Yet the Brazilian researchers found these same firms had a hard time distinguishing between their bot—a fake South American journalist named Carina Santos—and leading real-life Twitter users like the Dalai Lama, Barack Obama, and Conan O’Brien.
During a 90-day research period in late 2011, the researchers tracked the Klout and Twitalyzer scores for Santos, a.k.a. @Scarina91, and other prominent Twitter accounts. During that time, @Scarina91 earned a Klout score of 41.8 and a Twitalyzer score of 86. By comparison, the Dalai Lama, Obama, and O’Brien had Twitalyzer scores of 75, 100, and 88 respectively during that same time.
More surprising than the results are how the researchers obtained them. By their own account, making an influential bot is not that difficult.
@Scarina91 was designed like a normal bot to follow as many users as possible (up to Twitter’s 2,000 limit for regular users). But unlike bots that just follow, @Scarina91 was programmed with a couple of twists to enhance her believability. First the bot was designed to unfollow anyone who didn’t follow her back within a day. Second, she was instructed by the researchers to post Tweets regularly about a specific theme—in this case, global news.
To avoid appearing too formulaic, researchers also programmed @Scarina91 to search for similarly themed tweets and either copy without attribution or retweet them, so as to appear more organic. The bot was also programed to distribute tweets at a varied pace, recreating average human Twitter activity.
“The strategies used in the bots were very simple, consisting of following only users that followed the bots and posting tweets about popular and focused topics,” the study’s authors wrote. “Even with this automatic and predictive behavior, the bots received significant influence score in two systems that measure influence.”
The study cast further doubt on two firms that have already drawn criticism for the the seemingly arbitrary way that status is assigned. However, Klout’s CEO, Joe Fernandez, defended his company’s rankings, noting that his firm didn’t give excessively high scores to either @Scarina91 or a second account created by the researchers.
“The average Klout Score is in the mid-40s, so I think the fact that these two accounts have low scores shows our system is working,” Fernandez told the Huffington Post.

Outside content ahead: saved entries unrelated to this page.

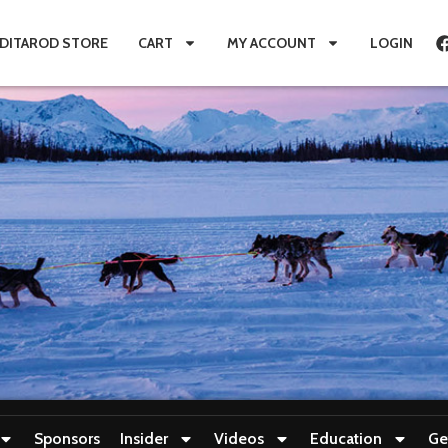
IDITAROD STORE
CART
MY ACCOUNT
LOGIN
Sponsors
Insider
Videos
Education
Ge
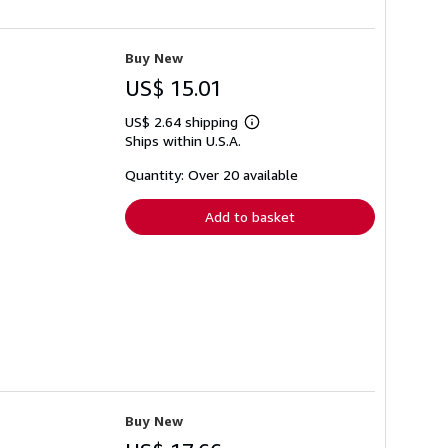
Buy New
US$ 15.01
US$ 2.64 shipping
Learn
Ships within U.S.A.
more
about
shipping
Quantity: Over 20 available
rates
Add to basket
Buy New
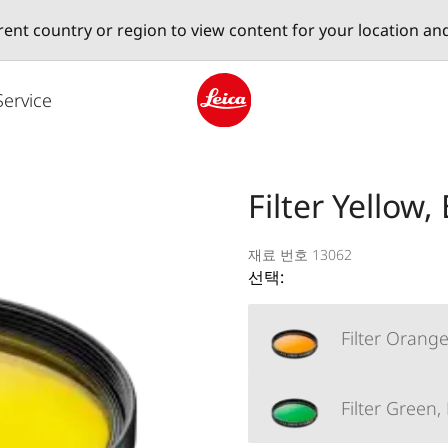
erent country or region to view content for your location an
Service
Leica logo - Home
Filter Yellow,
재료 번호 13062
선택:
Filter Orange
Filter Green,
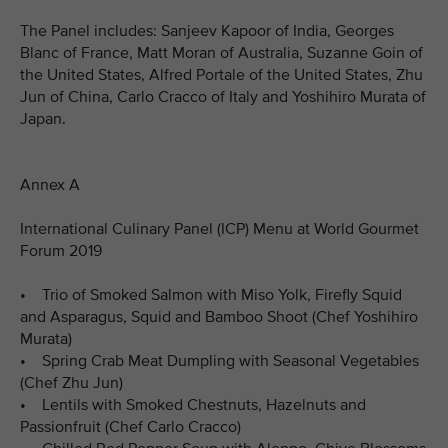
The Panel includes: Sanjeev Kapoor of India, Georges
Blanc of France, Matt Moran of Australia, Suzanne Goin of
the United States, Alfred Portale of the United States, Zhu
Jun of China, Carlo Cracco of Italy and Yoshihiro Murata of
Japan.
Annex A
International Culinary Panel (ICP) Menu at World Gourmet
Forum 2019
• Trio of Smoked Salmon with Miso Yolk, Firefly Squid
and Asparagus, Squid and Bamboo Shoot (Chef Yoshihiro
Murata)
• Spring Crab Meat Dumpling with Seasonal Vegetables
(Chef Zhu Jun)
• Lentils with Smoked Chestnuts, Hazelnuts and
Passionfruit (Chef Carlo Cracco)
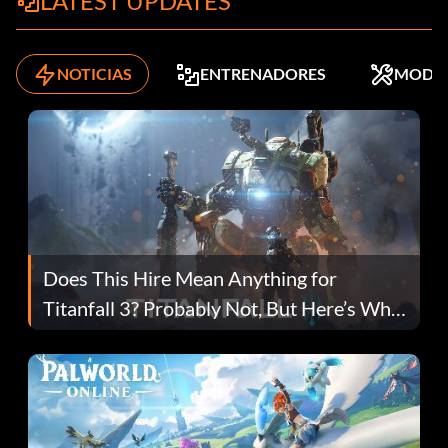
LATEST UPDATES
NOTICIAS
ENTRENADORES
MODS
Does This Hire Mean Anything for
Titanfall 3? Probably Not, But Here’s Why
Fans Are Hopeful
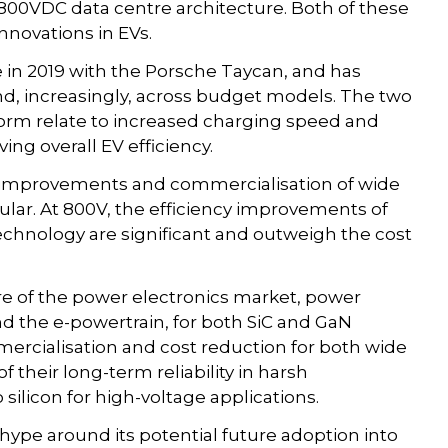
00VDC data centre architecture. Both of these
nnovations in EVs.
in 2019 with the Porsche Taycan, and has
d, increasingly, across budget models. The two
form relate to increased charging speed and
ng overall EV efficiency.
improvements and commercialisation of wide
lar. At 800V, the efficiency improvements of
chnology are significant and outweigh the cost
e of the power electronics market, power
d the e-powertrain, for both SiC and GaN
mercialisation and cost reduction for both wide
 their long-term reliability in harsh
silicon for high-voltage applications.
hype around its potential future adoption into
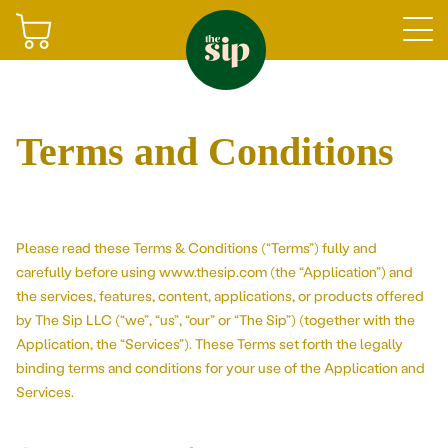
Join
Terms and Conditions
Shop
Please read these Terms & Conditions (“Terms”) fully and
carefully before using www.thesip.com (the “Application”) and
the services, features, content, applications, or products offered
by The Sip LLC (“we”, “us”, “our” or “The Sip”) (together with the
Application, the “Services”). These Terms set forth the legally
Gifting
Sign in
binding terms and conditions for your use of the Application and
Services.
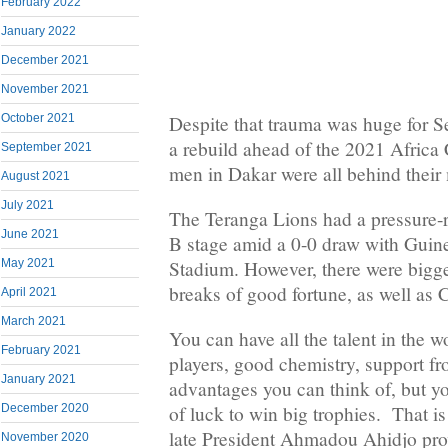
February 2022
January 2022
December 2021
November 2021
Despite that trauma was huge for S
October 2021
a rebuild ahead of the 2021 Africa 
September 2021
men in Dakar were all behind their
August 2021
July 2021
The Teranga Lions had a pressure-r
June 2021
B stage amid a 0-0 draw with Guin
May 2021
Stadium. However, there were bigge
breaks of good fortune, as well as
April 2021
March 2021
You can have all the talent in the wo
February 2021
players, good chemistry, support fr
January 2021
advantages you can think of, but yo
December 2020
of luck to win big trophies. That is 
late President Ahmadou Ahidjo pro
November 2020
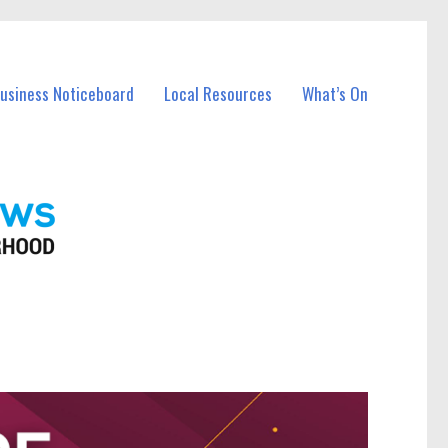
Business Noticeboard
Local Resources
What’s On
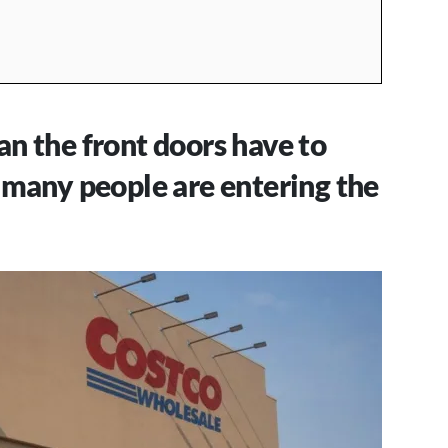
n the front doors have to
 many people are entering the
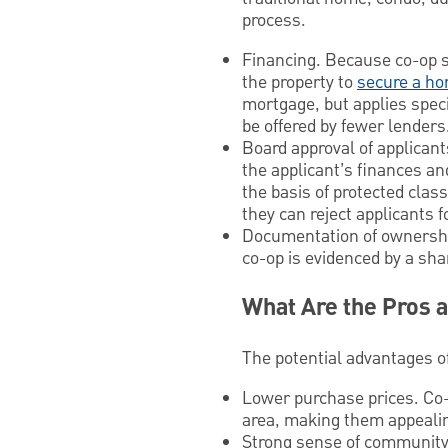
process.
Financing. Because co-op s
the property to
secure a ho
mortgage, but applies speci
be offered by fewer lenders
Board approval of applicant
the applicant’s finances an
the basis of protected classe
they can reject applicants 
Documentation of ownership
co-op is evidenced by a sha
What Are the Pros 
The potential advantages of 
Lower purchase prices. Co-
area, making them appealing
Strong sense of community. 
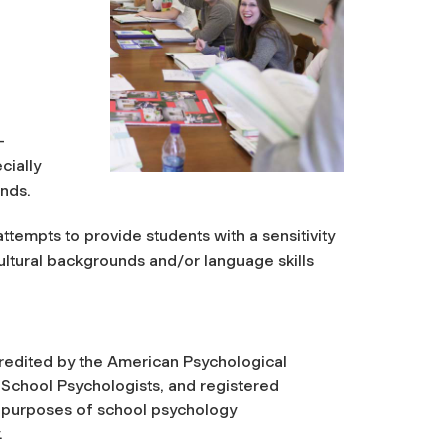
-
cially
unds.
empts to provide students with a sensitivity
ltural backgrounds and/or language skills
redited by the American Psychological
 School Psychologists, and registered
r purposes of school psychology
.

But it’s not just influence raters that are susceptible to cleverly constructed bots. The researchers say @Scarina91’s ability to gain influence was the result of real-life users choosing to follower her back and even interact with her.
“Our results suggest that many Twitter users need to amass social capital, which is the ideal scenario for bots to infiltrate the system,” the researchers conclude. “The users who followed our bots might not be interested in the content they post. They might be interested in reciprocating the follow link as an attempt to keep our bots as part of their audiences.”